[3]

81 19 7
                                    

///

"Donghyuck."

Uzaklardan, epey uzaklardan gelen boğuk ses; genç oğlanın huzursuzca kaşlarını çatmasına sebebiyet vermişti. Boşluğun içinde yüzüyormuş gibi hissettiren bedeni ve zihni; bu ses zerresine sımsıkı tutunarak gerçekliğe çekilmeye çalışırken gittikçe netleşen cümleyi bir kez daha duydu.

"Donghyuck, uyan."

Ciğerlerine kocaman bir nefes çekerek gözlerini açtı ve aniden yerinden fırlayarak doğruldu. Zihni karman çorman ve sisli olduğundan gördüklerine anlam yükleyemeyen gözleri delice etrafta dolaşıyor ve ana rahminden yeni çıkmış bir bebek gibi hayata alışmaya çalışıyordu. Aklına dolan ilk kelime, birkaç saniye sonra etrafına hakim olduğunu fark ettiği rengin adıydı.

Mavi.

Alabildiğine uzanan derin ve karanlık maviliği yer yer yaran ışık hûzmeleri, mavinin her tonunu barındıran renk geçişlerine sebebiyet verirken seçemediği kadar uzakta kalan su yüzeyi ona bir boşluğu anımsatıyordu. Bu, yeryüzünden uzayı izlemek gibiydi. Suyun metrelerce altında olduğunu fark ettiğinde vücudunu saran panik dalgasıyla tüm uzuvları sarsılmaya başlamıştı. Kıyıya vurmuş ve ölmek üzere olan bir balık gibi çırpınmaya ve ciğerlerine hava doldurmaya koyulduğunda kriz anı geçene dek zaten nefes alabildiğini ve suyun içindeki hava dolu bir odada olduğunu fark etmemişti. Kuvvetli iki el omuzlarını sımsıkı tutarak panik atağını durdurduğunda ancak kendine gelebildi ve korkudan sapsarı kesilmiş suratını dört bir yana çevirerek biraz evvel omzunu kavrayan ellerin sahibini aradı. Fakat ortalıkta kendisinden başka kimse yoktu.

Adrenalinle kaynayan bedenini ayılmadan önce uzandığı mermer yatağa bırakarak oturdu ve hızlıca inip kalkan göğsüne elini bastırarak hem düşüncelerine hem de kalp atışlarına bir düzen vermeye çalıştı.

"Neredeyim ben?" diye sordu boşluğa. "Kimse yok mu?"
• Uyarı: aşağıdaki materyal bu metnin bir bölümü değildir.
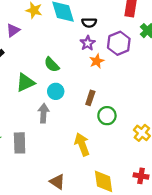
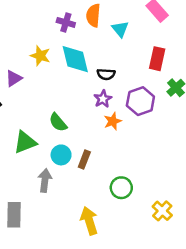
brown rectangle: (90, 98) -> (84, 159), moved

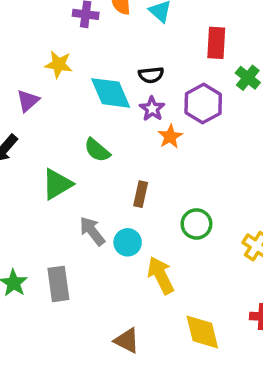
cyan diamond: (75, 59) -> (111, 93), moved
cyan circle: (61, 155) -> (128, 242), moved
gray arrow: (45, 180) -> (92, 231), turned -35

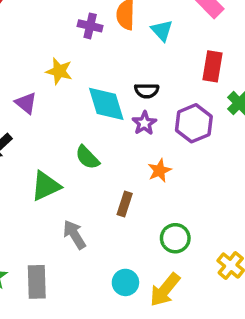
purple triangle: (28, 101) -> (26, 103), turned -45
orange star: (170, 137) -> (159, 170), moved
cyan circle: (128, 242) -> (125, 282), moved
yellow arrow: (161, 275) -> (165, 290), moved, turned -120

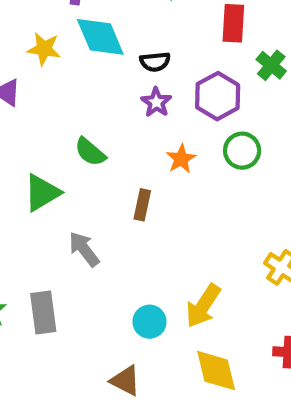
cyan diamond: (106, 104) -> (100, 37), moved
green circle: (175, 238) -> (242, 151), moved
cyan circle: (125, 282) -> (150, 322), moved

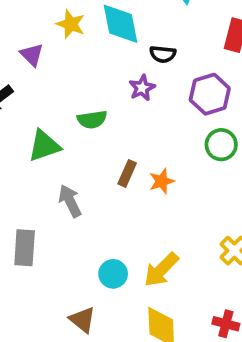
purple star: (156, 102) -> (142, 88), moved
green semicircle: (90, 152) -> (92, 120), turned -60
orange star: (181, 159) -> (162, 181), moved

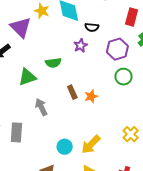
purple triangle: (32, 55) -> (21, 27), size x1.6
brown rectangle: (127, 173) -> (72, 92), turned -48

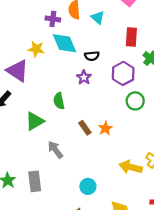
green semicircle: (53, 63) -> (59, 101), turned 98
yellow arrow: (91, 144) -> (131, 167), moved, turned 70

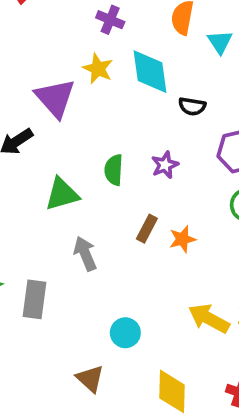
purple cross: (53, 19) -> (110, 20), moved
purple star: (84, 77) -> (165, 165), moved
brown rectangle: (85, 128) -> (147, 229), turned 48

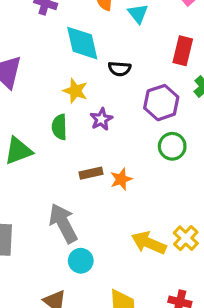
yellow star: (98, 69) -> (75, 91), moved
brown rectangle: (147, 229) -> (91, 173), turned 55
gray arrow: (85, 254) -> (63, 223), moved, size x1.4

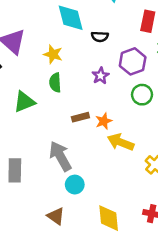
yellow star: (75, 91) -> (53, 54), moved
purple star: (101, 119) -> (101, 76), moved
yellow arrow: (149, 243) -> (121, 142), moved

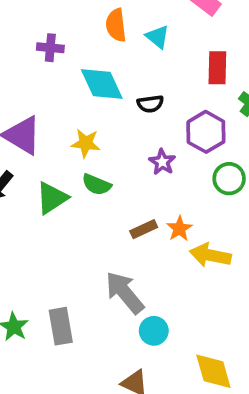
green semicircle: (55, 83) -> (97, 185), turned -54
green triangle: (24, 102) -> (52, 198), moved

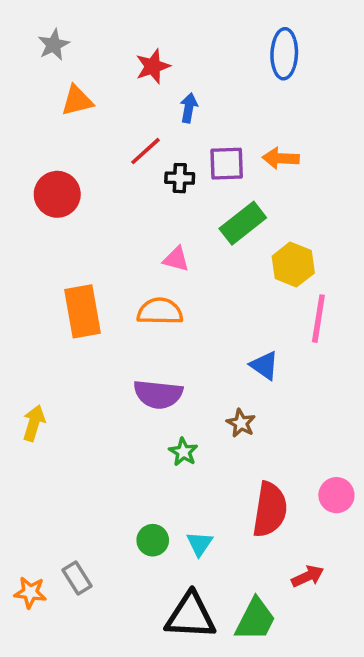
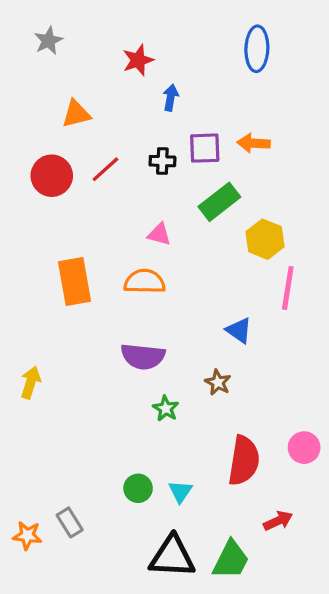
orange triangle: (77, 101) -> (76, 114), moved
red line: (145, 151) -> (105, 169), moved

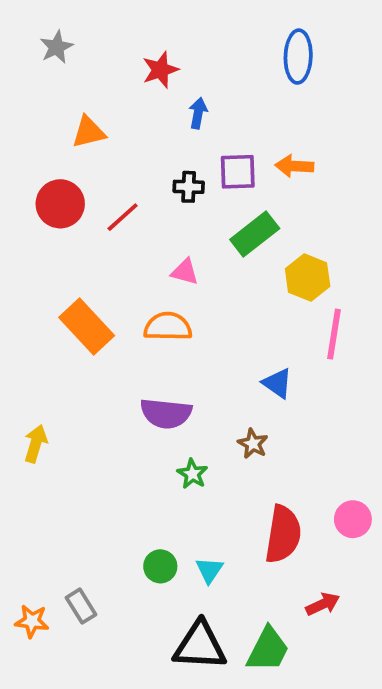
red line: (105, 169) -> (123, 217), moved
orange rectangle: (75, 282) -> (87, 327), turned -33

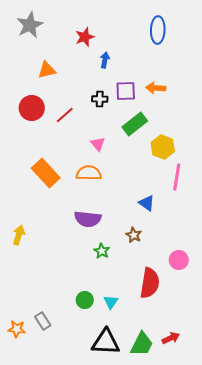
gray star: (56, 47) -> (30, 25), size x1.5
pink triangle: (185, 272) -> (98, 144), turned 35
pink circle: (353, 519) -> (179, 260), moved
red arrow: (323, 604) -> (171, 338), moved

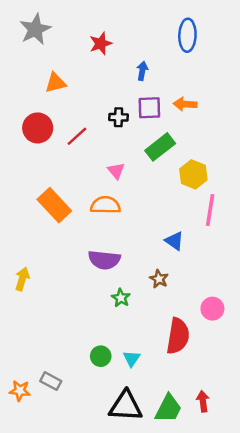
blue arrow: (105, 60) -> (142, 71), moved
gray rectangle: (43, 321) -> (51, 381), turned -30
red arrow: (171, 338) -> (203, 401), turned -72

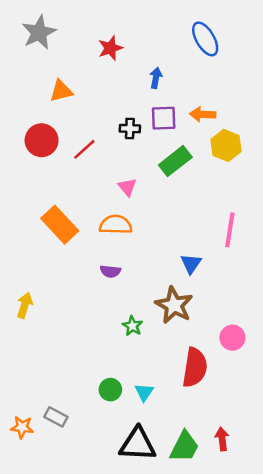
blue ellipse: (187, 35) -> (205, 39), turned -32
yellow hexagon: (193, 174) -> (226, 145), moved
blue triangle: (174, 241) -> (191, 264), turned 30
purple semicircle: (104, 260) -> (110, 271), moved, size x0.6
brown star: (159, 279) -> (174, 305), size x1.8

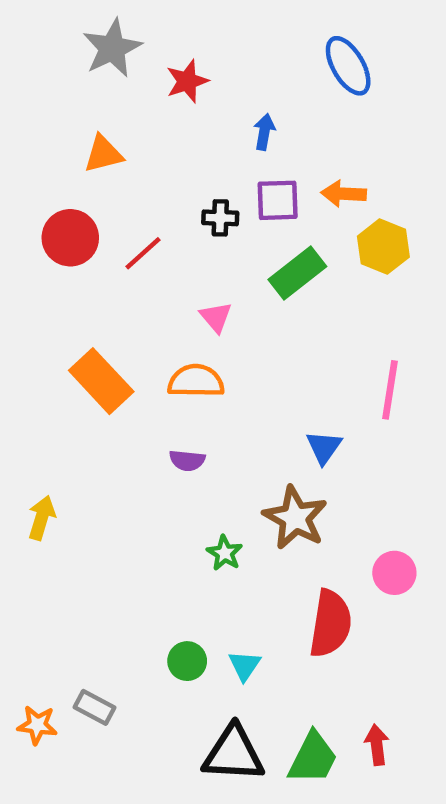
gray star: (39, 32) -> (112, 48), moved

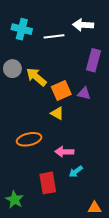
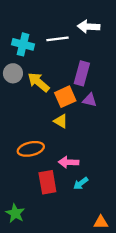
cyan cross: (22, 29) -> (23, 44), moved
purple rectangle: (93, 60) -> (82, 73), moved
red rectangle: (48, 183) -> (47, 182), moved

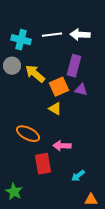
white arrow: (89, 27) -> (80, 35), moved
orange ellipse: (31, 149) -> (28, 134), turned 40
cyan arrow: (81, 183) -> (78, 176), moved

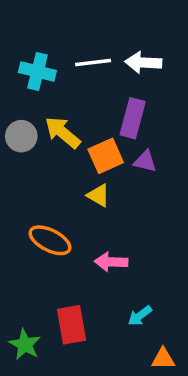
gray circle: (12, 66) -> (21, 136), moved
red rectangle: (43, 164) -> (72, 325), moved

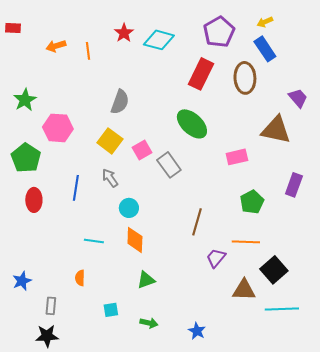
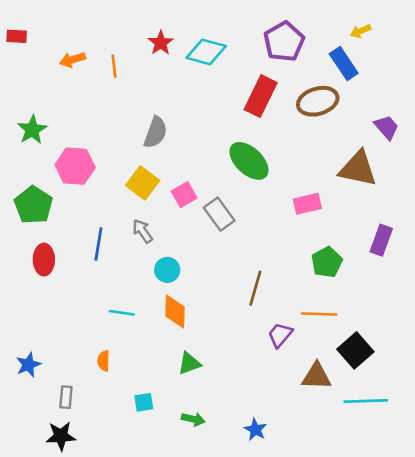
yellow arrow: (265, 22) -> (361, 31), moved
brown ellipse: (245, 78) -> (318, 101), turned 76

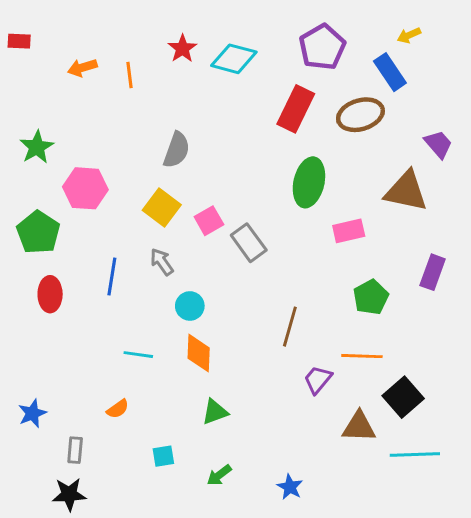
green ellipse: (249, 161) -> (309, 182), moved, turned 60
orange semicircle: (104, 361) -> (118, 409), turned -126
green arrow: (193, 419) -> (219, 475), turned 130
Dört bir yanı camla kaplı odanın içinde yalnızca mermerden bir yatak ve kendisinin oluşu onu her geçen saniye daha da çıldırma noktasına götürürken saçlarını kavrayarak sıktı. Delirmenin eşiğinde olduğunu hissediyordu ve okyanusun dibinde her nasılsa basınçtan patlamayan bu camdan odada aklını yitirmek, istediği son şey bile değildi. Aşık olduğu denizin ona daha öncesinde bu kadar korkutucu geldiğini hatırlamıyordu.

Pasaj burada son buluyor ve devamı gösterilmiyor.